Assim que a notícia do veto veio a público, Motta deixou o plenário da Câmara e foi ao Senado se reunir com Alcolumbre. Nenhum dos dois falou sobre o teor do encontro nem se manifestou publicamente sobre as decisões de Lula. Embora dos dois lados haja “bombeiros” que apostem nos 15 dias de recesso parlamentar como um possível redutor da fervura, os ânimos entre os parlamentares na noite e madrugada eram de conflagração.
Uma primeira resposta veio da mesma sessão em que o deputado foi pressionado a agir. A Câmara aprovou na noite de quarta uma pauta-bomba que inclui um crédito subsidiado de até R$ 30 bilhões para o agronegócio com verbas de petróleo do pré-sal. O placar, mais uma vez, foi folgado, 346 a 93.
Já na madrugada desta quinta foi a vez de os deputados aprovarem o projeto de lei que simplifica o licenciamento ambiental, classificado pela esquerda como o “PL da devastação”. Partidos com ministério no governo Lula somaram 63% dos votos a favor do projeto.
Nos dois temas, Lula pode usar a arma que adotou no caso do aumento do número de deputados, o veto. O que prenuncia mais conflitos pela frente. Há também quem aposte na judicialização, com o Executivo apostando no STF para impor derrotas aos parlamentares.

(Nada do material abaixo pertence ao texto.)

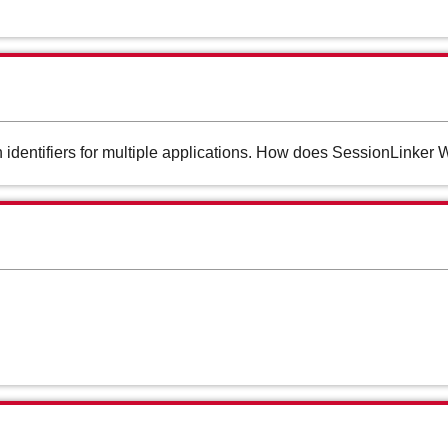
 identifiers for multiple applications. How does SessionLinker 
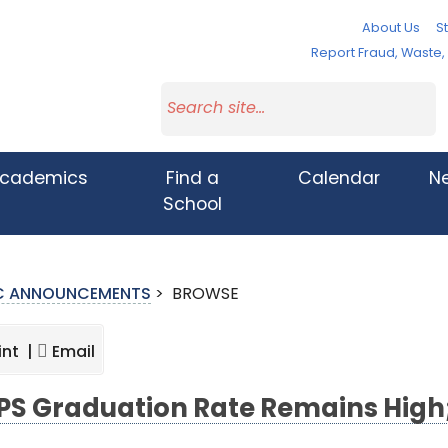
About Us
St
Report Fraud, Waste
cademics
Find a
Calendar
N
School
IC ANNOUNCEMENTS
>
BROWSE
int |
Email
S Graduation Rate Remains High;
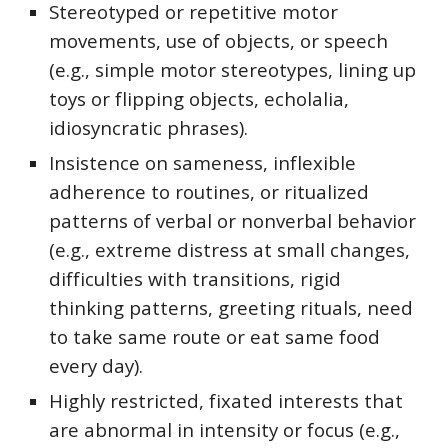
Stereotyped or repetitive motor
movements, use of objects, or speech
(e.g., simple motor stereotypes, lining up
toys or flipping objects, echolalia,
idiosyncratic phrases).
Insistence on sameness, inflexible
adherence to routines, or ritualized
patterns of verbal or nonverbal behavior
(e.g., extreme distress at small changes,
difficulties with transitions, rigid
thinking patterns, greeting rituals, need
to take same route or eat same food
every day).
Highly restricted, fixated interests that
are abnormal in intensity or focus (e.g.,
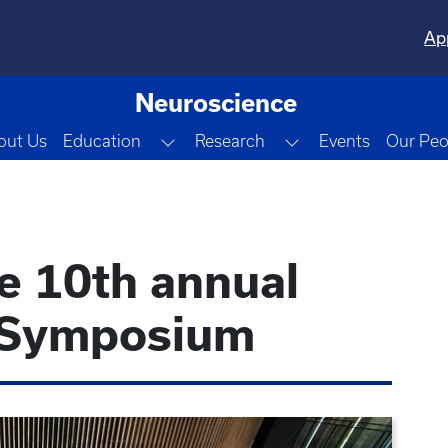
Ap
Neuroscience
Toggle Dropdown
Toggle Dropdown
out Us
Education
Research
Events
Our Peo
he 10th annual
 Symposium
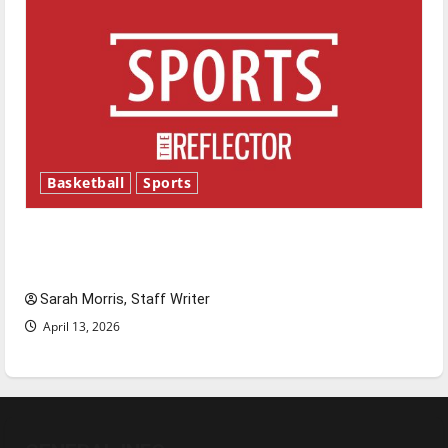
Basketball
Sports
Tanking Troubles and Tomorrow’s Stars: An
NBA Season in Review
Sarah Morris, Staff Writer
April 13, 2026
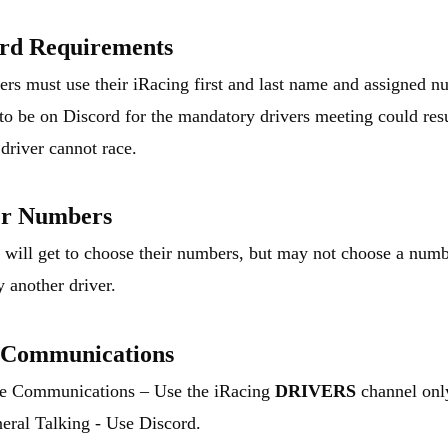
ord Requirements
vers must use their iRacing first and last name and assigned n
 to be on Discord for the mandatory drivers meeting could res
 driver cannot race.
er Numbers
s will get to choose their numbers, but may not choose a numb
y another driver.
 Communications
e Communications – Use the iRacing
DRIVERS
channel onl
eral Talking - Use Discord.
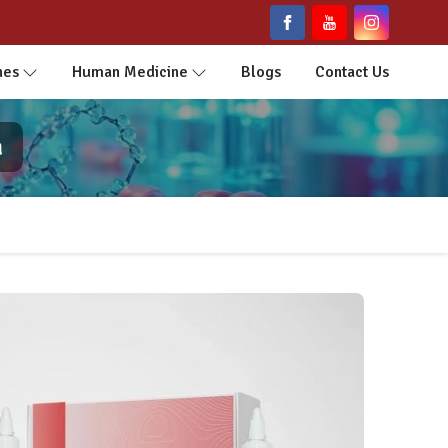
nes
Human Medicine
Blogs
Contact Us
a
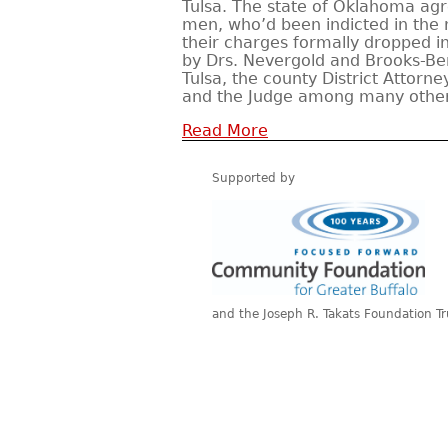
Tulsa. The state of Oklahoma agr
men, who’d been indicted in the r
their charges formally dropped i
by Drs. Nevergold and Brooks-Be
Tulsa, the county District Attorn
and the Judge among many other
Read More
Supported by
and the Joseph R. Takats Foundation Tr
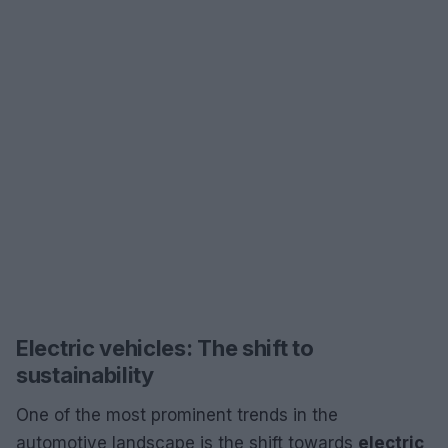
Electric vehicles: The shift to
sustainability
One of the most prominent trends in the
automotive landscape is the shift towards
electric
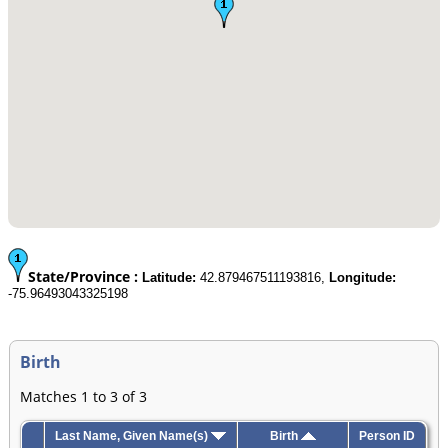
State/Province :
Latitude:
42.879467511193816,
Longitude:
-75.96493043325198
Birth
Matches 1 to 3 of 3
Last Name, Given Name(s)
Birth
Person ID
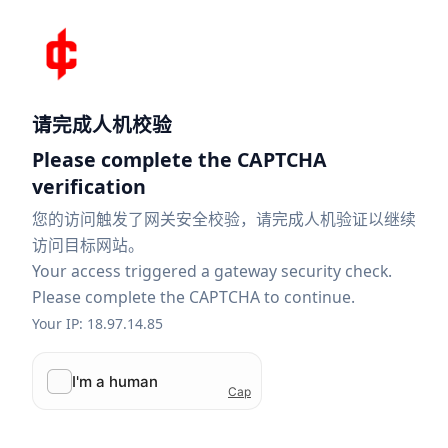
请完成人机校验
Please complete the CAPTCHA
verification
您的访问触发了网关安全校验，请完成人机验证以继续
访问目标网站。
Your access triggered a gateway security check.
Please complete the CAPTCHA to continue.
Your IP: 18.97.14.85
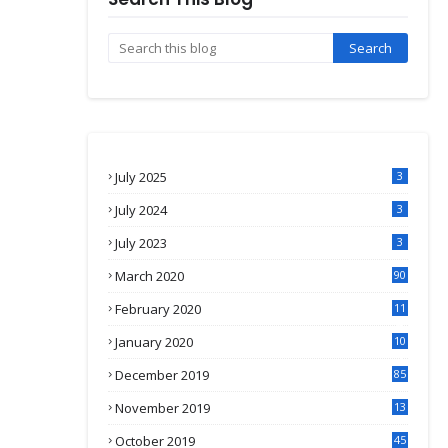
July 2025
3
July 2024
3
July 2023
3
March 2020
90
February 2020
11
4
January 2020
10
3
December 2019
85
November 2019
13
7
October 2019
45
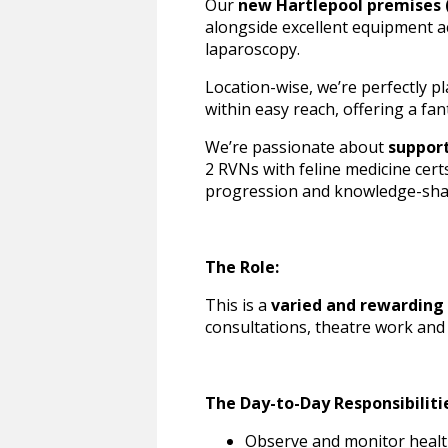
Our
new Hartlepool premises 
alongside excellent equipment ac
laparoscopy.
Location-wise, we’re perfectly p
within easy reach, offering a fan
We’re passionate about
suppor
2 RVNs with feline medicine cert
progression and knowledge-shar
The Role:
This is a
varied and rewarding 
consultations, theatre work and
The Day-to-Day Responsibiliti
Observe and monitor healt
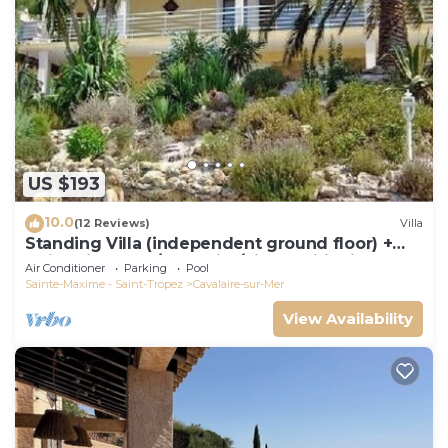
US $193
10.0
(12 Reviews)
Villa
Standing Villa (independent ground floor) +
swimming pool/Cavalaire/Air conditioning.
Air Conditioner
Parking
Pool
Near St-Tropez. IDEAL FAMILY
Sainte-Maxime - Saint-Tropez
Cavalaire-sur-Mer
View Availability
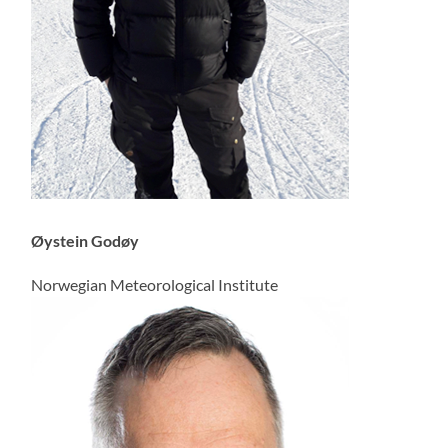
Øystein Godøy
Norwegian Meteorological Institute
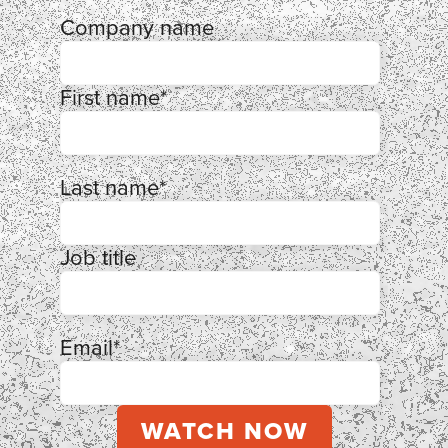
Company name
First name
*
Last name
*
Job title
Email
*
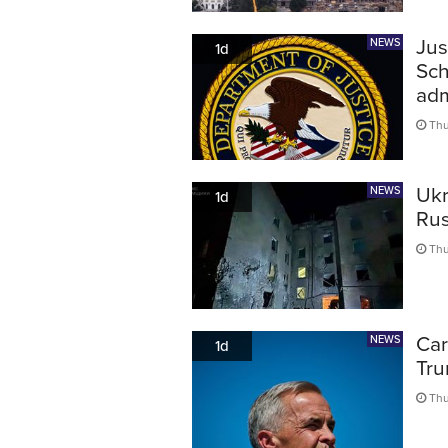
Jus
NEWS
1d
Sch
adm
Thu
Ukr
NEWS
1d
Rus
Thu
Car
NEWS
1d
Tru
Thu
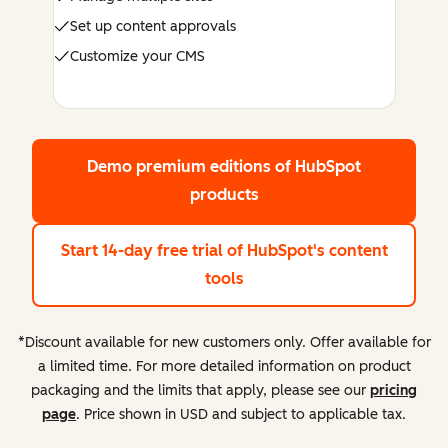
Set up content approvals
Customize your CMS
Demo premium editions
of HubSpot
products
Start 14-day free trial
of HubSpot's content
tools
*Discount available for new customers only. Offer available for
a limited time. For more detailed information on product
packaging and the limits that apply, please see our
pricing
page
. Price shown in USD and subject to applicable tax.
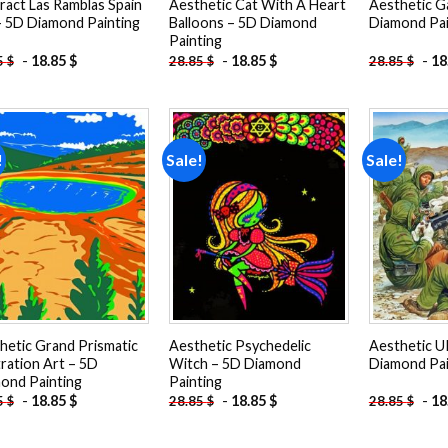
ract Las Ramblas Spain
Aesthetic Cat With A Heart
Aesthetic G
– 5D Diamond Painting
Balloons – 5D Diamond
Diamond Pai
Painting
-
18.85
$
-
18.85
$
-
18
5
$
28.85
$
28.85
$
!
Sale!
Sale!
Add to
Add to
wishlist
wishlist
hetic Grand Prismatic
Aesthetic Psychedelic
Aesthetic U
tration Art – 5D
Witch – 5D Diamond
Diamond Pai
ond Painting
Painting
-
18.85
$
-
18.85
$
-
18
5
$
28.85
$
28.85
$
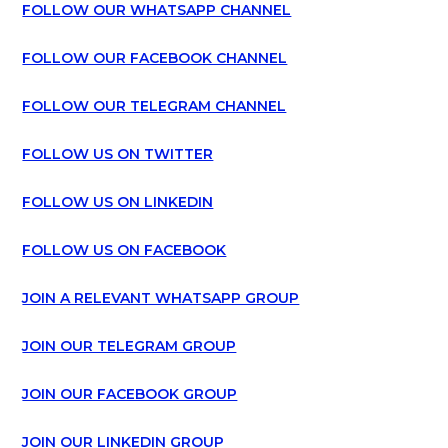
FOLLOW OUR WHATSAPP CHANNEL
FOLLOW OUR FACEBOOK CHANNEL
FOLLOW OUR TELEGRAM CHANNEL
FOLLOW US ON TWITTER
FOLLOW US ON LINKEDIN
FOLLOW US ON FACEBOOK
JOIN A RELEVANT WHATSAPP GROUP
JOIN OUR TELEGRAM GROUP
JOIN OUR FACEBOOK GROUP
JOIN OUR LINKEDIN GROUP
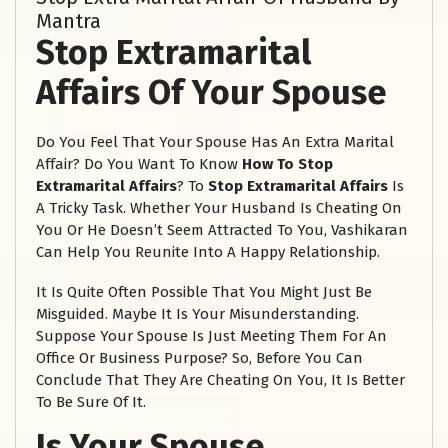
Mantra
Stop Extramarital
Affairs Of Your Spouse
Do You Feel That Your Spouse Has An Extra Marital
Affair? Do You Want To Know
How To
Stop
Extramarital Affairs
? To
Stop Extramarital Affairs
Is
A Tricky Task. Whether Your Husband Is Cheating On
You Or He Doesn’t Seem Attracted To You, Vashikaran
Can Help You Reunite Into A Happy Relationship.
It Is Quite Often Possible That You Might Just Be
Misguided. Maybe It Is Your Misunderstanding.
Suppose Your Spouse Is Just Meeting Them For An
Office Or Business Purpose? So, Before You Can
Conclude That They Are Cheating On You, It Is Better
To Be Sure Of It.
Is Your Spouse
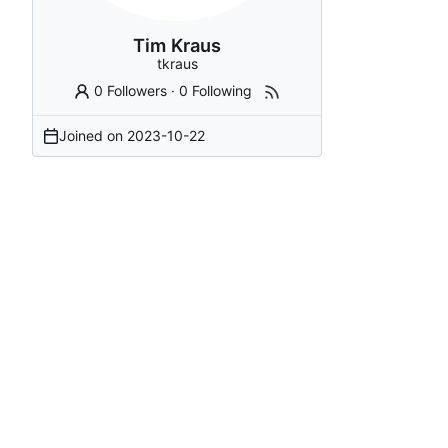
Tim Kraus
tkraus
0 Followers
·
0 Following
Joined on
2023-10-22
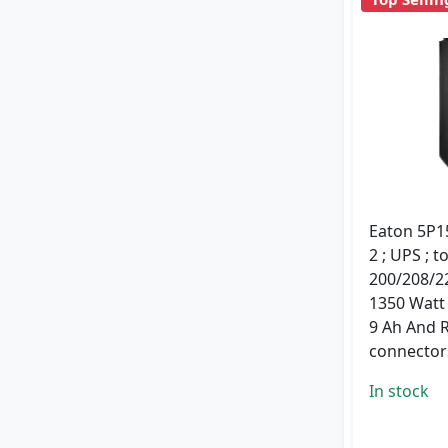
Eaton 5P15
2 ; UPS ; t
200/208/22
1350 Watt 
9 Ah And 
connectors
In stock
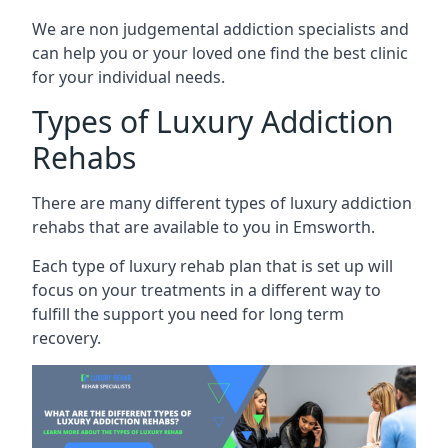
We are non judgemental addiction specialists and
can help you or your loved one find the best clinic
for your individual needs.
Types of Luxury Addiction
Rehabs
There are many different types of luxury addiction
rehabs that are available to you in Emsworth.
Each type of luxury rehab plan that is set up will
focus on your treatments in a different way to
fulfill the support you need for long term
recovery.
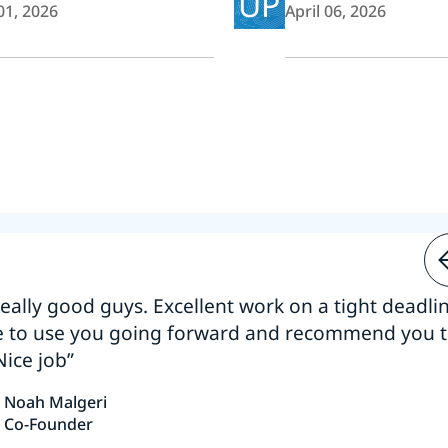
UP
01, 2026
April 06, 2026
 really good guys. Excellent work on a tight deadline
e to use you going forward and recommend you 
Nice job”
Noah Malgeri
Co-Founder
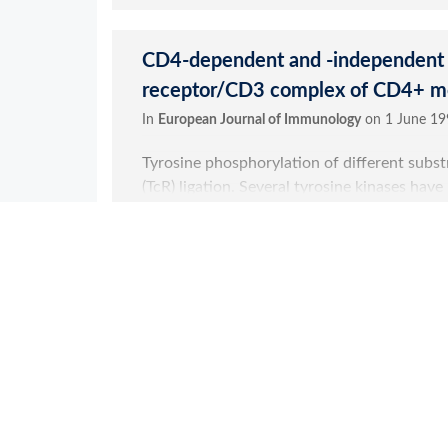
Clone Reference
4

Já o Senado adiou para agosto a conclusão de uma votação que até então era considerada tranquila, a da PEC (proposta de emenda à Constituição) que cria novas regras para precatórios, como são chamadas as dívidas judiciais do poder público, outro tema de grande interesse do Planalto.
Lula explicitou mais uma vez nesta quinta as dificuldades que enfrenta no Legislativo.
“É preciso o PT se perguntar por que o PT é capaz de eleger um presidente 5 vezes, Lula e Dilma, e só fez 70 deputados federais. Nós achamos que o nosso discurso é o verdadeiro, mas será que o povo está nos compreendendo, nos entendendo? Porque uma estratégia para a gente poder aprovar tudo que a gente quer é botar mais gente no Congresso Nacional”, disse na abertura do Congresso da UNE (União Nacional dos Estudantes), em Goiânia (GO).
Congressistas dizem entender que as ações de Lula visam as eleições de 2026 e uma possível reação dos adversários, entre eles de partidos que integram o governo, pode continuar em votações que impactem os planos de reeleição do petista.
Não só em temas econômicos, mas nas chamadas “pautas de costume”, tema que a direita tem dominado no Congresso e que o governo não tem tido vitórias.